▶ _Source information_:
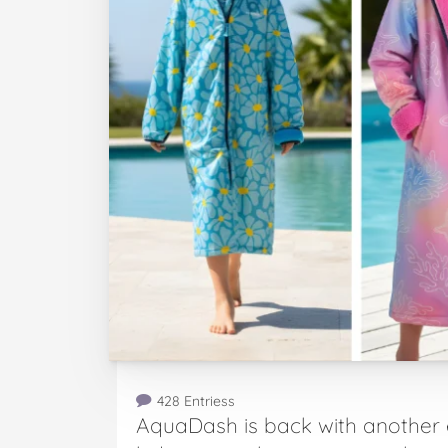
428 Entriess
AquaDash is back with another 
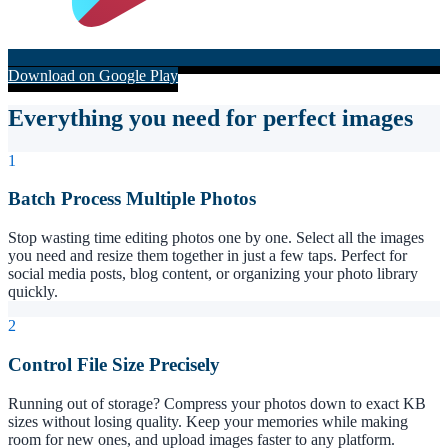
Download on Google Play
Everything you need for perfect images
1
Batch Process Multiple Photos
Stop wasting time editing photos one by one. Select all the images
you need and resize them together in just a few taps. Perfect for
social media posts, blog content, or organizing your photo library
quickly.
2
Control File Size Precisely
Running out of storage? Compress your photos down to exact KB
sizes without losing quality. Keep your memories while making
room for new ones, and upload images faster to any platform.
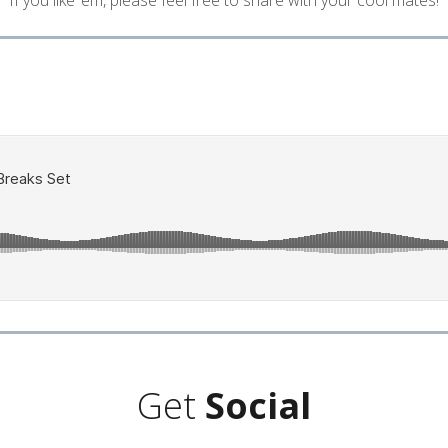
If you like ’em, please feel free to share with your cool mates!
Get
Social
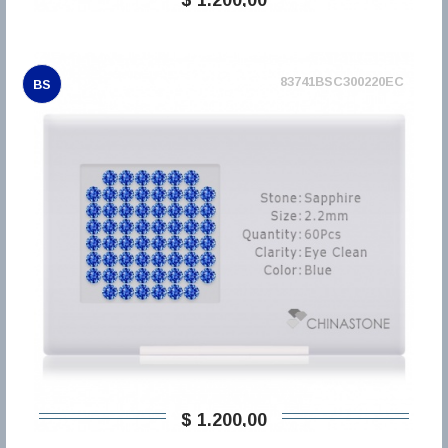
83741BSC300220EC
BS
$ 1.200,00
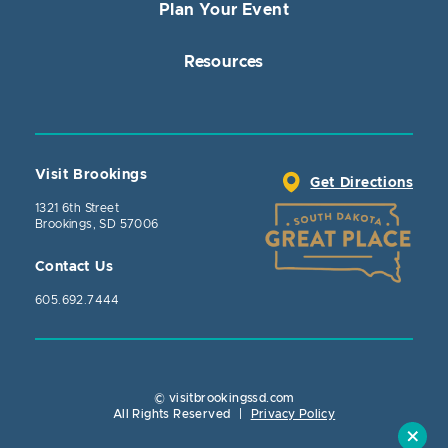
Plan Your Event
Resources
Visit Brookings
Get Directions
1321 6th Street
Brookings, SD 57006
Contact Us
605.692.7444
© visitbrookingssd.com
Close Action
All Rights Reserved
|
Privacy Policy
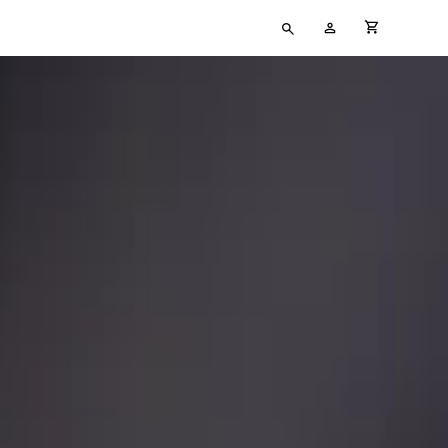
Type
My
cart full
your
Account
search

▶ _What you should do_: Starting at the line that contains "Batch Process Multiple Photos", retype each line through the end of the data exactly, and leave out every picture.

▶ _Written response_:
Batch Process Multiple Photos
Stop wasting time editing photos one by one. Select all the images
you need and resize them together in just a few taps. Perfect for
social media posts, blog content, or organizing your photo library
quickly.
2
Control File Size Precisely
Running out of storage? Compress your photos down to exact KB
sizes without losing quality. Keep your memories while making
room for new ones, and upload images faster to any platform.
If you like ’em, please feel free to share with your cool mates!
Get
Social
83741BSC300220EC
BS
$ 1.200,00
Plan Your Event
Resources
Visit Brookings
Get Directions
1321 6th Street
Brookings, SD 57006
Contact Us
605.692.7444
© visitbrookingssd.com
Close Action
All Rights Reserved
|
Privacy Policy
Type
My
cart full
your
Account
search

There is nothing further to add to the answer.